With a 10% increase in power prices a year, over 25 yrs (life of fibre) gives a value of $737 per house in 2013 dollars for the extra power used by a FTTN system over the next 25 years. 
Table 1: Annual per household power cost difference between FTTN and FTTH

Compared to a perhouse cost of approximately $4000, this is a significant extra cost, but this is also not a particularly well-refined model.  While power prices are currently increasing at a high rate, that's no reason to suspect that they will continue doing so for the next 25 years.  Already we are seeing alternative power sources becoming more competitive with fossil fuels, so assuming that after another ten years, the average price increase in power is closer ot the CPI, at 3%, and the total cost difference reduces to a smidge under $500.

One further refinement is to remove the costs of power that the user pays, not the NBN (remembering that we are comparing costs between the two opposing models here).  According to Baliga, at least 65% of the power costs are borne by the final user, which leaves 35% of the $500, or about $175 difference in power costs to NBNco over 25 years.

What does this mean in practical terms?  To get best value for money for the taxpayer, if it is going to cost less than $175 to install fibre from the node to the premise then its a no brainer.  If the copper is still in good nick, and the fibre will cost more than $175 to install, stick with the copper and wear the cost of th extra electricity.
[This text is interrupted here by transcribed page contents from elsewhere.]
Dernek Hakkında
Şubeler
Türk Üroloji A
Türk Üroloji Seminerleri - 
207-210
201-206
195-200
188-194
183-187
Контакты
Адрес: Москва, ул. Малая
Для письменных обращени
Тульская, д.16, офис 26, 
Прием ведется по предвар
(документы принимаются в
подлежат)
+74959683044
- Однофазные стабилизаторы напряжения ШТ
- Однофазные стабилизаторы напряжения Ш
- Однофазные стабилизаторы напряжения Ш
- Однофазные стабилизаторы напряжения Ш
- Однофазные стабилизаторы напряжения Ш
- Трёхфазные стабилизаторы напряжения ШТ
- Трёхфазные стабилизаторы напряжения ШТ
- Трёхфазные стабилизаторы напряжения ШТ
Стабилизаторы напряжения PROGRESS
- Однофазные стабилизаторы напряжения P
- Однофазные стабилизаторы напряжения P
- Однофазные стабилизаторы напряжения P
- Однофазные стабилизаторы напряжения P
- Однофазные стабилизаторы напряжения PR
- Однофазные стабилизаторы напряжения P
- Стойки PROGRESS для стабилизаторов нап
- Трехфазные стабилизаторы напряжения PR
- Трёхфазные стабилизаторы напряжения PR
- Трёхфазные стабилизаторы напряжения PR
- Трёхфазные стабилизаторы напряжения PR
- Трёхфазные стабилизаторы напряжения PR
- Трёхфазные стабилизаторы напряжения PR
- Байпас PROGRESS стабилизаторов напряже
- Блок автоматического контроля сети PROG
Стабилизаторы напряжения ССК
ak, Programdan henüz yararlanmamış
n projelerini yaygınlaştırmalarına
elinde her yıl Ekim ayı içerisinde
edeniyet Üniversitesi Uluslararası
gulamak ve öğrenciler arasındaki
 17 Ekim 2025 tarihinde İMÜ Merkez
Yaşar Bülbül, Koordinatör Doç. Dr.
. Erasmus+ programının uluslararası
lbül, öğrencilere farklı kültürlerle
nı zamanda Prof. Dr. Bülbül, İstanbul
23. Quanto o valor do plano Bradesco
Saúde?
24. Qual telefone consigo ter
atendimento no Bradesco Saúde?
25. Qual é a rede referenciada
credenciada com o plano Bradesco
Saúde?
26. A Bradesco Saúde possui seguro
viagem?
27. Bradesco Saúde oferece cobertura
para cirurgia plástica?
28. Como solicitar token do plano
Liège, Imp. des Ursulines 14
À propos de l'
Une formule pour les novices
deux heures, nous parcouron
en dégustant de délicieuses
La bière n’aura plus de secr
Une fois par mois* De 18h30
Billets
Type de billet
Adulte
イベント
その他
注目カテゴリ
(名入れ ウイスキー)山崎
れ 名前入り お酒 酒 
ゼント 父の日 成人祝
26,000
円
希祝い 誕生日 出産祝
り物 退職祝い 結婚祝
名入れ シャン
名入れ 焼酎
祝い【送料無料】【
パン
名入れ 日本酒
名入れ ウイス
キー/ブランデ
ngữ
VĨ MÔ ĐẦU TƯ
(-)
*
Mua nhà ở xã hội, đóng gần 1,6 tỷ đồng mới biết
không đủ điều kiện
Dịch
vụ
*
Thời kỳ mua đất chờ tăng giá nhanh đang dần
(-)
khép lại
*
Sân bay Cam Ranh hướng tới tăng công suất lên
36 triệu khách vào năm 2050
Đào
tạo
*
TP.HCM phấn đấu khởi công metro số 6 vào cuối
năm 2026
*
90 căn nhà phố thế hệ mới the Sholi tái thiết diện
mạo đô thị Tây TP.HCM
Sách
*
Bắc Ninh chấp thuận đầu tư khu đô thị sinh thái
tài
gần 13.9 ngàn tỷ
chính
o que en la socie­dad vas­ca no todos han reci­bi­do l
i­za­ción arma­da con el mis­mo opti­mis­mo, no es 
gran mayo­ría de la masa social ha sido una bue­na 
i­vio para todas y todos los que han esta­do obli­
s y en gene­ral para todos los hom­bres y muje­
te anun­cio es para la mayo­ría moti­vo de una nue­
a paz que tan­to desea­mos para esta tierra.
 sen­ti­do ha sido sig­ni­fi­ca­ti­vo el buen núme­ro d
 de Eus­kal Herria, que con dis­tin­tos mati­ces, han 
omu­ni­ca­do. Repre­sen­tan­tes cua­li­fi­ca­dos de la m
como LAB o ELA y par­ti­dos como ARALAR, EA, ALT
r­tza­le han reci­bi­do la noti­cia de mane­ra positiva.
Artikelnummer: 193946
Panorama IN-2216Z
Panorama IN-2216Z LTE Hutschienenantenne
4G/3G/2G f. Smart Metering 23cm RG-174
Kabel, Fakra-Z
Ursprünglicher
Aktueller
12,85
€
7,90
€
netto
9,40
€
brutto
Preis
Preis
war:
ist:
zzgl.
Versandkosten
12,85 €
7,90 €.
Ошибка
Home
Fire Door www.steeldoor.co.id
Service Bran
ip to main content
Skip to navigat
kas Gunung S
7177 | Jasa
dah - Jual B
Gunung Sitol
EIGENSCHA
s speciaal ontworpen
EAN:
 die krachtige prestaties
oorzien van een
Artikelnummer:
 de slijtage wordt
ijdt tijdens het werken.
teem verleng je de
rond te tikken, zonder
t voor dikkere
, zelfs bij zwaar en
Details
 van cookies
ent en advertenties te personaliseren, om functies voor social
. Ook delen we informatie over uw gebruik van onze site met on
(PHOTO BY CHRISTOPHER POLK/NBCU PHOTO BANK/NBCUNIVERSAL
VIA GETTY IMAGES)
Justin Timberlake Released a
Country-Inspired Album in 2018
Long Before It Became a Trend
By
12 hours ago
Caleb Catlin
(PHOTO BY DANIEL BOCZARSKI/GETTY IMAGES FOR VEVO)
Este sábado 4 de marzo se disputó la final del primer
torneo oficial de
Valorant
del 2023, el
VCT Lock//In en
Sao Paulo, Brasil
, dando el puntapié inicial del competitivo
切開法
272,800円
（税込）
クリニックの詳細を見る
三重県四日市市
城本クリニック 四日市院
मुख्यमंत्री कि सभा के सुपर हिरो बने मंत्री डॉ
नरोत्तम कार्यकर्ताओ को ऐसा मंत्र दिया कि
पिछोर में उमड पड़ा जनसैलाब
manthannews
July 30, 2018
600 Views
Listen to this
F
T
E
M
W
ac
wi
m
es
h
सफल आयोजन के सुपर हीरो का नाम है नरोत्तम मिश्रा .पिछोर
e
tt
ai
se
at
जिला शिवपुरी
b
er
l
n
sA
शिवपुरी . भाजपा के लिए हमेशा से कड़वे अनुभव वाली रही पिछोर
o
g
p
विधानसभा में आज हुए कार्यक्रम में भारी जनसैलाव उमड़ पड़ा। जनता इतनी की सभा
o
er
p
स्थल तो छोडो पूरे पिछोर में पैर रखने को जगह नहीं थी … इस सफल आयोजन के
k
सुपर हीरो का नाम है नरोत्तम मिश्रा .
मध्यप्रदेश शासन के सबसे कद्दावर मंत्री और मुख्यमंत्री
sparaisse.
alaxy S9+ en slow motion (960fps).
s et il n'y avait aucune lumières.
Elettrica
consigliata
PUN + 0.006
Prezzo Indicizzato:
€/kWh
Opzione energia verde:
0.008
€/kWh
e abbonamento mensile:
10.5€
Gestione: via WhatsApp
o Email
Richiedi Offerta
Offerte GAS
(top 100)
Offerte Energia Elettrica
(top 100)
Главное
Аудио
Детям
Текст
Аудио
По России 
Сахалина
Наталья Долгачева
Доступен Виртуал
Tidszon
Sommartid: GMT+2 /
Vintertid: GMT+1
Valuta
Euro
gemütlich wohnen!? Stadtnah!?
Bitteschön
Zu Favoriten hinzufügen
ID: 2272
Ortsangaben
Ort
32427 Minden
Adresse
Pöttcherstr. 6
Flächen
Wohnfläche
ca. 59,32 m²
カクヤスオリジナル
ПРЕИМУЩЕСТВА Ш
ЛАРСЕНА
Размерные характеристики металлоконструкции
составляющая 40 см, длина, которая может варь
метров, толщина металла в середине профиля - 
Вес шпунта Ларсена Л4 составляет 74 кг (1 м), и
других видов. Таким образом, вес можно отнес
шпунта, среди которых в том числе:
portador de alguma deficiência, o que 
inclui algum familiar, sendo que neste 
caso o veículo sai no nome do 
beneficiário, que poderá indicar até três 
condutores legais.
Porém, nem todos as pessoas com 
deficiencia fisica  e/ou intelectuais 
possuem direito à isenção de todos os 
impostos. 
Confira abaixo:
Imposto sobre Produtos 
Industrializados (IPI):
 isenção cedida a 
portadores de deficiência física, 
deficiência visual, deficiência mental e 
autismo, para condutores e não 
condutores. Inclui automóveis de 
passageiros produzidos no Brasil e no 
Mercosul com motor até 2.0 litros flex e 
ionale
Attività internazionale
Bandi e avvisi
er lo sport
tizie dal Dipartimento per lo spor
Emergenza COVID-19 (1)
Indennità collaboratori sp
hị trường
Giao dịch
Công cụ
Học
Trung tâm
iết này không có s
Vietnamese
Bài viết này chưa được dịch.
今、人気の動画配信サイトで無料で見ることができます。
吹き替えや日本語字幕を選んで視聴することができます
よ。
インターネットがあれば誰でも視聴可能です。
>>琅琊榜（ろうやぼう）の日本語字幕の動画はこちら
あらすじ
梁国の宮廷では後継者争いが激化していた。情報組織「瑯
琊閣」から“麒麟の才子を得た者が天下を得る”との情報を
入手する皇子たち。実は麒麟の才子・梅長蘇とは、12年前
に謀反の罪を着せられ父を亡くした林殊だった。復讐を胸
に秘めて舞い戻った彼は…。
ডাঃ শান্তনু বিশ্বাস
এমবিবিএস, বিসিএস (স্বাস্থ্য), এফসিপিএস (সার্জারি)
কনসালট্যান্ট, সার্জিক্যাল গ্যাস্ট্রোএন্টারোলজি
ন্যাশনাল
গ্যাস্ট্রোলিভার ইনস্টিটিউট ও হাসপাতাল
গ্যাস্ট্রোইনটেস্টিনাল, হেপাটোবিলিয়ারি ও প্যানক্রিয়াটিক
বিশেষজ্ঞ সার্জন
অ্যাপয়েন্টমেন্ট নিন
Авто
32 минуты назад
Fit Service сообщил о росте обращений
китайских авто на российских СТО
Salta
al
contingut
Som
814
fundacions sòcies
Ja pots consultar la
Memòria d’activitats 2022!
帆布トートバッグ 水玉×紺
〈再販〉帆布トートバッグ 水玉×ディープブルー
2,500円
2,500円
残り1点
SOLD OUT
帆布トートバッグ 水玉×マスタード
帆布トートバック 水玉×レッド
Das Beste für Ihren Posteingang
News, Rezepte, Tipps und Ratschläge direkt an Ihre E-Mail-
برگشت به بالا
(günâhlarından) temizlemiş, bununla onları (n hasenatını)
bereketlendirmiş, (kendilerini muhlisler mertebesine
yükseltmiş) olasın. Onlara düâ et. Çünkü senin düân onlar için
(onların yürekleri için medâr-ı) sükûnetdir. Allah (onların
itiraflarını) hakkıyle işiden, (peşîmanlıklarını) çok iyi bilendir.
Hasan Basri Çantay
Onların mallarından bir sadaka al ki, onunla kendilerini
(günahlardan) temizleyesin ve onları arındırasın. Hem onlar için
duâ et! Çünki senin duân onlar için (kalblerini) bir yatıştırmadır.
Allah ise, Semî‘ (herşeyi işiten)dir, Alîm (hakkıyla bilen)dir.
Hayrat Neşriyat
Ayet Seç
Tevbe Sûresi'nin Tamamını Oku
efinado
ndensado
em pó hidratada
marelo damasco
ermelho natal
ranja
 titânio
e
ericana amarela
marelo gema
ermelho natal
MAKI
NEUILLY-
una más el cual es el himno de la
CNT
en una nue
It also means that the government's (and Turnbull's) original FTTN plan, which was going to cost $4.7B, is still quite a bit cheaper than the new and improved FTTP NBN plan, even with power costs factored in.

Where to from here?

If nothing else, I hope this shows that any real economic comparison of the two models is quite complex, and simply yelling that one technology is somehow 'better' than another isn't going to change anybody's mind.